** Opening RECORDS FOR THE TASK block **

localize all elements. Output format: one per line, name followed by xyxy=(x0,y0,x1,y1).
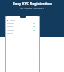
button[interactable]: Verified xyxy=(5,29,40,32)
button[interactable] xyxy=(5,32,40,35)
staticText: Easy KYC Registration xyxy=(13,1,52,6)
button[interactable]: Menu xyxy=(5,19,40,21)
button[interactable]: Verified xyxy=(5,22,40,25)
staticText: for Mobile Numbers xyxy=(20,6,44,9)
button[interactable]: Verified xyxy=(5,25,40,28)
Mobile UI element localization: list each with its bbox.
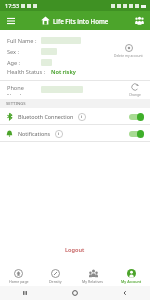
staticText: Delete my account [114, 53, 143, 57]
staticText: SETTINGS [6, 101, 26, 107]
staticText: Phone Number : [7, 84, 39, 95]
staticText: Density [49, 279, 62, 284]
button[interactable]: Change phone number [129, 83, 141, 96]
button[interactable]: Home page [0, 266, 37, 286]
staticText: i [81, 114, 83, 120]
button[interactable]: Menu [4, 14, 17, 27]
button[interactable]: Delete my account [114, 44, 143, 57]
staticText: Not risky [51, 68, 76, 76]
staticText: Health Status : [7, 68, 46, 76]
button[interactable]: Info about Bluetooth Connection [77, 112, 86, 121]
staticText: Age : [7, 59, 21, 67]
staticText: Sex : [7, 48, 20, 56]
staticText: Change [129, 92, 141, 96]
staticText: Full Name : [7, 37, 37, 45]
staticText: i [58, 131, 60, 137]
button[interactable]: Relatives [133, 14, 146, 27]
staticText: Logout [65, 246, 85, 254]
staticText: Home page [9, 279, 29, 284]
staticText: Life Fits into Home [53, 17, 109, 25]
button[interactable]: Bluetooth Connection [0, 108, 150, 124]
button[interactable]: My Account [112, 266, 150, 286]
button[interactable]: Toggle [129, 129, 144, 138]
staticText: My Relatives [82, 279, 104, 284]
staticText: My Account [121, 279, 142, 284]
staticText: Bluetooth Connection [18, 113, 74, 120]
staticText: 17:53 [5, 2, 20, 9]
button[interactable]: Toggle [129, 112, 144, 121]
button[interactable]: Info about Notifications [54, 129, 63, 138]
button[interactable]: My Relatives [74, 266, 112, 286]
button[interactable]: Logout [0, 244, 150, 256]
button[interactable]: Density [37, 266, 74, 286]
staticText: Notifications [18, 130, 51, 137]
button[interactable]: Notifications [0, 125, 150, 141]
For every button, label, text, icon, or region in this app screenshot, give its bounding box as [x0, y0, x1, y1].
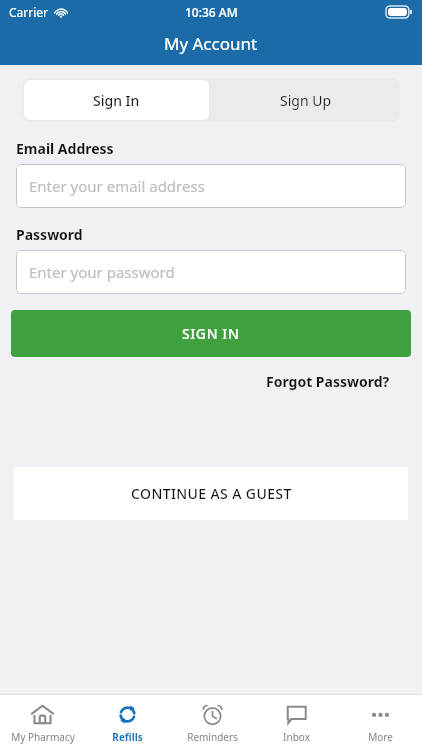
button[interactable]: Inbox	[254, 695, 338, 744]
button[interactable]: CONTINUE AS A GUEST	[14, 467, 408, 520]
staticText: My Pharmacy	[11, 730, 75, 744]
staticText: Reminders	[187, 730, 238, 744]
button[interactable]: Enter your password	[16, 250, 406, 294]
button[interactable]: Sign Up	[211, 78, 400, 122]
button[interactable]: Sign In	[24, 80, 209, 120]
staticText: Sign In	[93, 91, 140, 110]
staticText: Forgot Password?	[266, 372, 390, 391]
button[interactable]: More	[338, 695, 422, 744]
staticText: More	[368, 730, 393, 744]
staticText: Sign Up	[280, 91, 332, 110]
button[interactable]: SIGN IN	[11, 310, 411, 357]
staticText: Refills	[112, 730, 143, 744]
staticText: SIGN IN	[182, 324, 240, 343]
button[interactable]: Enter your email address	[16, 164, 406, 208]
staticText: 10:36 AM	[185, 4, 238, 20]
button[interactable]: My Pharmacy	[0, 695, 85, 744]
staticText: Password	[16, 225, 83, 244]
staticText: Enter your password	[29, 262, 175, 282]
staticText: Inbox	[283, 730, 310, 744]
button[interactable]: Forgot Password?	[266, 370, 422, 393]
staticText: Enter your email address	[29, 176, 205, 196]
button[interactable]: Reminders	[170, 695, 254, 744]
staticText: CONTINUE AS A GUEST	[131, 484, 292, 503]
staticText: Carrier	[9, 4, 49, 20]
button[interactable]: Refills	[85, 695, 170, 744]
staticText: My Account	[164, 32, 258, 55]
staticText: Email Address	[16, 139, 114, 158]
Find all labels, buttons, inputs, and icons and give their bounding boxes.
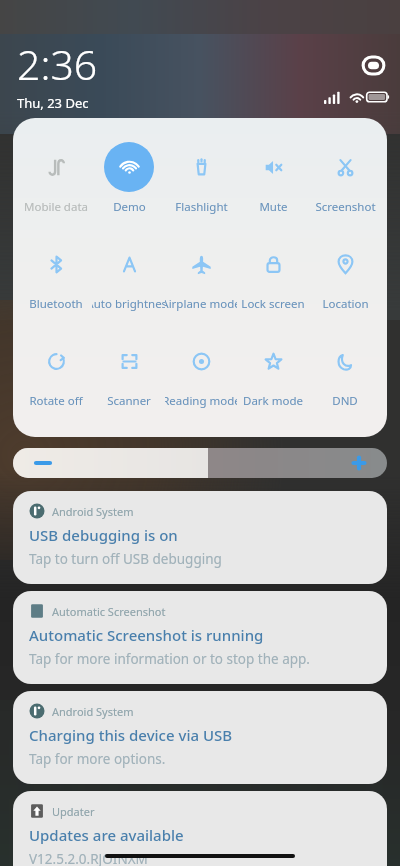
staticText: Mute [259, 199, 288, 215]
staticText: Demo [113, 199, 146, 215]
button[interactable]: Reading mode [165, 336, 237, 433]
staticText: Dark mode [243, 393, 303, 409]
other: Battery saver [362, 56, 385, 75]
staticText: DND [332, 393, 358, 409]
button[interactable]: Demo [92, 142, 165, 239]
staticText: Screenshot [315, 199, 376, 215]
staticText: Mobile data [24, 199, 88, 215]
button[interactable]: Rotate off [19, 336, 92, 433]
button[interactable]: Automatic Screenshot [13, 591, 387, 684]
staticText: Android System [52, 504, 134, 519]
staticText: Lock screen [241, 296, 305, 312]
staticText: Tap for more information or to stop the … [29, 650, 310, 668]
button[interactable]: Updater [13, 791, 387, 866]
staticText: Tap for more options. [29, 750, 166, 768]
staticText: Automatic Screenshot [52, 604, 166, 619]
button[interactable]: Location [309, 239, 381, 336]
staticText: Updates are available [29, 825, 184, 845]
staticText: Auto brightness [92, 296, 165, 312]
staticText: USB debugging is on [29, 525, 178, 545]
button[interactable]: Lock screen [237, 239, 309, 336]
button[interactable]: Flashlight [165, 142, 237, 239]
staticText: Automatic Screenshot is running [29, 625, 264, 645]
staticText: 2:36 [17, 36, 98, 92]
button[interactable]: Android System [13, 491, 387, 584]
staticText: Tap to turn off USB debugging [29, 550, 222, 568]
staticText: Charging this device via USB [29, 725, 233, 745]
staticText: Rotate off [29, 393, 83, 409]
button[interactable]: Android System [13, 691, 387, 784]
button[interactable]: Dark mode [237, 336, 309, 433]
staticText: Bluetooth [29, 296, 83, 312]
button[interactable]: Brightness [13, 448, 387, 478]
button[interactable]: DND [309, 336, 381, 433]
button[interactable]: Auto brightness [92, 239, 165, 336]
staticText: V12.5.2.0.RJOINXM [29, 850, 148, 866]
staticText: Android System [52, 704, 134, 719]
staticText: Location [322, 296, 369, 312]
staticText: Reading mode [165, 393, 237, 409]
staticText: Updater [52, 804, 95, 819]
staticText: Flashlight [175, 199, 228, 215]
button[interactable]: Mute [237, 142, 309, 239]
button[interactable]: Screenshot [309, 142, 381, 239]
button[interactable]: Scanner [92, 336, 165, 433]
staticText: Thu, 23 Dec [17, 94, 89, 112]
staticText: Scanner [107, 393, 151, 409]
button[interactable]: Bluetooth [19, 239, 92, 336]
staticText: Airplane mode [165, 296, 237, 312]
button[interactable]: Airplane mode [165, 239, 237, 336]
button[interactable]: Mobile data [19, 142, 92, 239]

** Closing RECORDS FOR THE TASK block **

Copy every line above in which the string "Updater" shows up.

button[interactable]: Updater [13, 791, 387, 866]
staticText: Updater [52, 804, 95, 819]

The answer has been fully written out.